2024-11-07 18:58:43.670716
2026-11-07 18:58:43.670716
2024-11-05 18:58:43.670716


### formatting date

`strftime()` method converts the given date, time or datetime object to the a string representation of the given format.

In [21]:
from datetime import datetime as dt

now = dt.now()
print(f"Without formatting: {now}")

s = now.strftime("%A %m %-Y")
print(f"Example 1: {s}")

s = now.strftime("%a %-m %y")
print(f"Example 2: {s}")

s = now.strftime("%-I %p %S")
print(f"Example 3: {s}")

s = now.strftime("%H:%M:%S")
print(f"Example 4: {s}")

Without formatting: 2024-11-07 18:59:57.094445
Example 1: Thursday 11 2024
Example 2: Thu 11 24
Example 3: 6 PM 57
Example 4: 18:59:57


### timezone

In [22]:
%%capture
%pip install pytz

In [25]:
from datetime import datetime
from pytz import timezone

format = "%Y-%m-%d %H:%M:%S %Z%z"

now_utc = datetime.now(timezone('UTC'))
print(now_utc.strftime(format))

timezones = ['Europe/Kiev', 'America/New_York']

for tzone in timezones:
    now_world = now_utc.astimezone(timezone(tzone))
    print(now_world.strftime(format))

2024-11-07 17:03:16 UTC+0000
2024-11-07 19:03:16 EET+0200
2024-11-07 12:03:16 EST-0500


## JSON processing

Python comes with a built-in package called [json](https://docs.python.org/3/library/json.html) for working with JSON data.

### Serialization
Python objects to JSON convertion:

| Python         | JSON       |
|----------------|------------|
| dict           | object     |
| list, tuple    | array      |
| str            | string     |
| int,float,long | number     |
| True,False     | true,false |
| None           | null       |

In [26]:
data = {
	"id": "0001",
	"type": "donut",
	"name": "Cake",
	"ppu": 0.55,
	"batters":
		{
			"batter":
				[
					{ "id": "1001", "type": "Regular" },
					{ "id": "1002", "type": "Chocolate" },
					{ "id": "1003", "type": "Blueberry" },
					{ "id": "1004", "type": "Devil's Food" }
				]
		},
	"topping":
		[
			{ "id": "5001", "type": "None" },
			{ "id": "5002", "type": "Glazed" },
			{ "id": "5005", "type": "Sugar" },
			{ "id": "5007", "type": "Powdered Sugar" },
			{ "id": "5006", "type": "Chocolate with Sprinkles" },
			{ "id": "5003", "type": "Chocolate" },
			{ "id": "5004", "type": "Maple" }
		]
}

#### Serialize to string

In [27]:
import json

json.dumps(data)

'{"id": "0001", "type": "donut", "name": "Cake", "ppu": 0.55, "batters": {"batter": [{"id": "1001", "type": "Regular"}, {"id": "1002", "type": "Chocolate"}, {"id": "1003", "type": "Blueberry"}, {"id": "1004", "type": "Devil\'s Food"}]}, "topping": [{"id": "5001", "type": "None"}, {"id": "5002", "type": "Glazed"}, {"id": "5005", "type": "Sugar"}, {"id": "5007", "type": "Powdered Sugar"}, {"id": "5006", "type": "Chocolate with Sprinkles"}, {"id": "5003", "type": "Chocolate"}, {"id": "5004", "type": "Maple"}]}'

#### Serialize to any file-type destinations

Can use `indent` keyword to pretty format.

In [28]:
with open("data.json", "w") as file:
    json.dump(data, file, indent=4)

### Deserialization
JSON to Python objects convertion:

| JSON         | Python     |
|--------------|------------|
| object       | dict       |
| array        | list       |
| string       | str        |
| number(int)  | int        |
| number(real) | float      |
| true,false   | True,False |
| null         | None       |

> Note: little difference between serialization & deserialization types.

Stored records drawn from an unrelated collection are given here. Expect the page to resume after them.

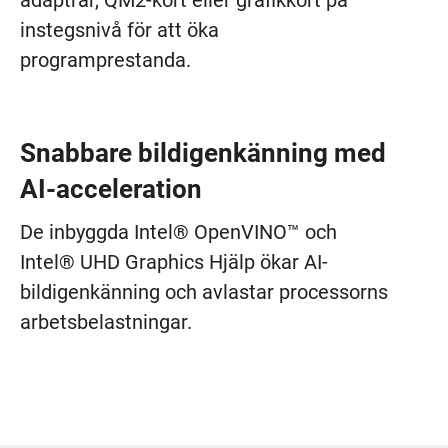
adaptrar, QM2-kort eller grafikkort på
instegsnivå för att öka
programprestanda.
Snabbare bildigenkänning med
AI-acceleration
De inbyggda Intel® OpenVINO™ och
Intel® UHD Graphics Hjälp ökar AI-
bildigenkänning och avlastar processorns
arbetsbelastningar.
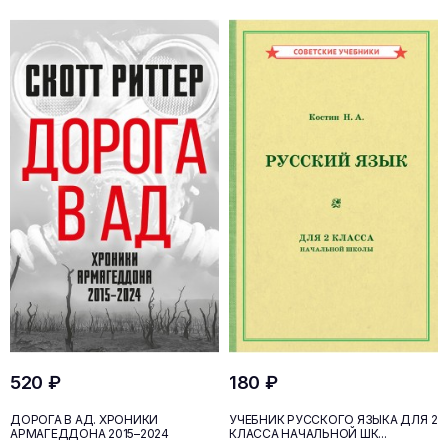
520 ₽
180 ₽
ДОРОГА В АД. ХРОНИКИ
УЧЕБНИК РУССКОГО ЯЗЫКА ДЛЯ 2
АРМАГЕДДОНА 2015–2024
КЛАССА НАЧАЛЬНОЙ ШК...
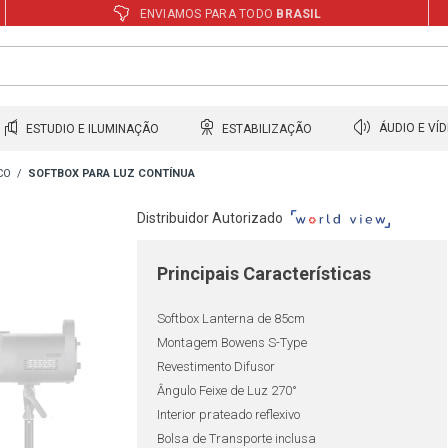
ENVIAMOS PARA TODO
BRASIL
ESTUDIO E ILUMINAÇÃO
ESTABILIZAÇÃO
ÁUDIO E VÍ
CO
SOFTBOX PARA LUZ CONTÍNUA
Distribuidor Autorizado
Principais Características
Softbox Lanterna de 85cm
Montagem Bowens S-Type
Revestimento Difusor
Ângulo Feixe de Luz 270°
Interior prateado reflexivo
Bolsa de Transporte inclusa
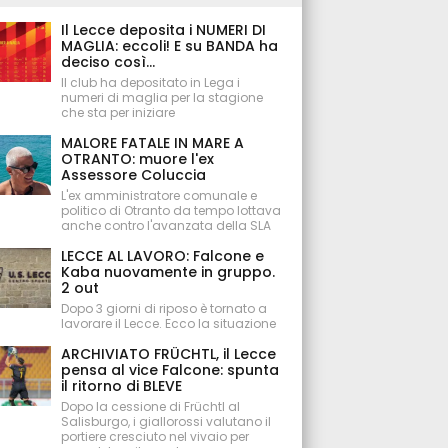
Il Lecce deposita i NUMERI DI
MAGLIA: eccoli! E su BANDA ha
deciso così...
Il club ha depositato in Lega i
numeri di maglia per la stagione
che sta per iniziare
MALORE FATALE IN MARE A
OTRANTO: muore l'ex
Assessore Coluccia
L'ex amministratore comunale e
politico di Otranto da tempo lottava
anche contro l'avanzata della SLA
LECCE AL LAVORO: Falcone e
Kaba nuovamente in gruppo.
2 out
Dopo 3 giorni di riposo è tornato a
lavorare il Lecce. Ecco la situazione
ARCHIVIATO FRÜCHTL, il Lecce
pensa al vice Falcone: spunta
il ritorno di BLEVE
Dopo la cessione di Früchtl al
Salisburgo, i giallorossi valutano il
portiere cresciuto nel vivaio per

Meaning you may not get the "exact" object if you serialize it in one part of your application and desererialize in another.

In [29]:
important_data = (1,2,3)
encoded = json.dumps(important_data)
decoded = json.loads(encoded)

print(important_data == decoded)
print(type(important_data))
print(type(decoded))

False
<class 'tuple'>
<class 'list'>


### Custom types

#### Serialization

* encoder function
* encoder class

In [30]:
import datetime
import json

user = {
    "id": 1,
    "name": "Mykola",
    "createdAt": datetime.datetime.now()
}

try:
    json.dumps(user)
except TypeError as error:
    print(error)

Object of type datetime is not JSON serializable


In [31]:
def encode_datetime(dt):
    if isinstance(dt, (datetime.date, datetime.datetime)):
        return dt.isoformat()
    else:
        type_name = dt.__class__.__name__
        raise TypeError(f"Object of type '{type_name}' is not JSON serializable")

json.dumps(user, default=encode_datetime)

'{"id": 1, "name": "Mykola", "createdAt": "2024-11-07T19:10:36.795644"}'

In [32]:
class DateTimeEncoder(json.JSONEncoder):
    def default(self, dt):
        if isinstance(dt, (datetime.date, datetime.datetime)):
            return dt.isoformat()
        else:
            return super().default(dt)

json.dumps(user, cls=DateTimeEncoder)

'{"id": 1, "name": "Mykola", "createdAt": "2024-11-07T19:10:36.795644"}'

#### Deserialization

As in other languages - need to figure out if there is a custom type by some marker, for example field name.

In [33]:
import datetime

json_data = """{"id": 1, "name": "Mykola", "createdAt": "2024-11-07T19:10:36.795644"}"""

def decode_datetime(dct):
    if "createdAt" in dct:
        dct["createdAt"] = datetime.datetime.fromisoformat(dct["createdAt"])
    return dct

json.loads(json_data, object_hook=decode_datetime)

{'id': 1,
 'name': 'Mykola',
 'createdAt': datetime.datetime(2024, 11, 7, 19, 10, 36, 795644)}

## JSON Schema validation

A [JSON Schema](https://json-schema.org/) is a JSON document defining the schema of some JSON data.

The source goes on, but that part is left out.